Catamaran vs. Monohull – Comparisons to Consider

Catamarans, which are also referred to as multi-hulls, can be power by either sails or engines. They are basically two hulls joined by a frame.

A catamaran has outstanding overall stability and maneuverability and it also holds a speed advantage. Because of it’s design which includes an engine on each hull and a fantastically shallow draft, a cat can turn on a dime, take you into shallower waters and allow you to anchor closer to shore than your average monohull.

The catamaran’s design enables living and entertaining space on practically the same level. Instead of going down to the salon/cabin area of a monohull, one can walk in to the bright, spacious salon with an eye-level window view comparable to being on deck. While the design allows one to feel connected to the cruising experience throughout the boat, it also provides the utmost privacy with it’s cabin layout. Sound does not travel from cabin to cabin ensuring peace and quiet when it’s time to turn in.

A catamarans seems like a fantastic choice so far, but in the interest of fairness, it is now time to touch on the disadvantages as well.

Cats tend to be harder to turn into the wind, or tack, while under power. Due to the proportion of weight to sail size, they have less momentum to carry them through. In rough seas, one may also experience the catamaran’s ‘slap-factor’. Because of the space between the water and the bottom of the deck floor, when seas get rough, the water can slap the bottom of the boat. This can be somewhat disconcerting to inexperienced boaters as it can often sound (and feel) like the boat is being beaten to pieces.

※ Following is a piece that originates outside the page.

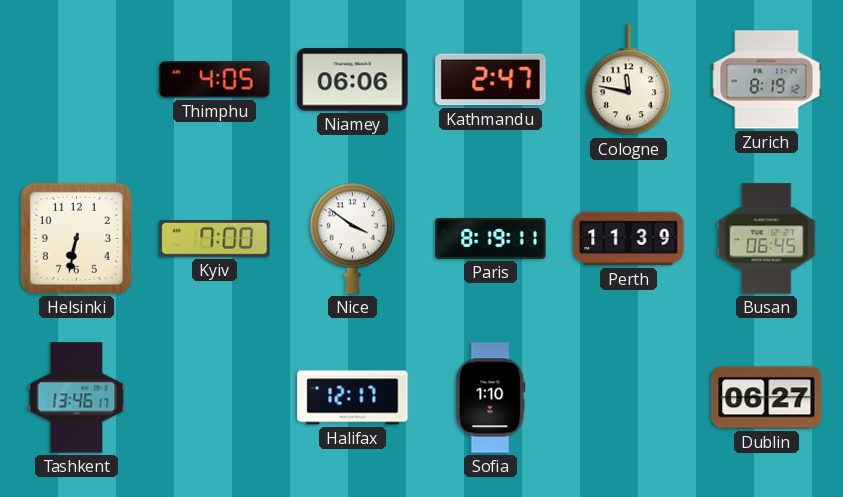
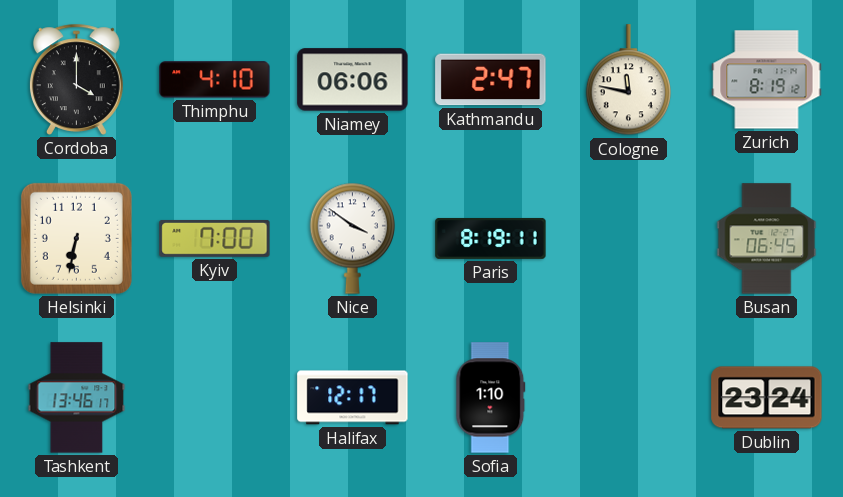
Cordoba: none -> 4:00
Thimphu: 4:05 -> 4:10
Perth: 11:39 -> none
Dublin: 06:27 -> 23:24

The roominess advantage of a catamaran can sometimes be turned into a disadvantage when considering docking or storage. Some marinas can not accommodate the size of a cat which reduces your options for docking and storage locations. The marinas that can store and dock a catamaran usually charge accordingly.

Capsizing in a side to side manner, or beam-wise, in a catamaran is an extremely rare occurrence. However, their design can allow the bow to dip under water in extreme conditions, causing the boat to flip over. On a more positive note, the same design that allows for a capsize also creates a virtually unsinkable vessel, which is a definite advantage.

A catamaran will most likely cost you more to purchase up front than a comparable monohull, however, considering how well they hold their value, they are a sound choice especially if you are considering resale in the future.

Catamarans aren’t for everyone. When considering a purchase, be sure you know the facts as well as your own boating abilities and limitations. Remember, an informed decision is a good decision.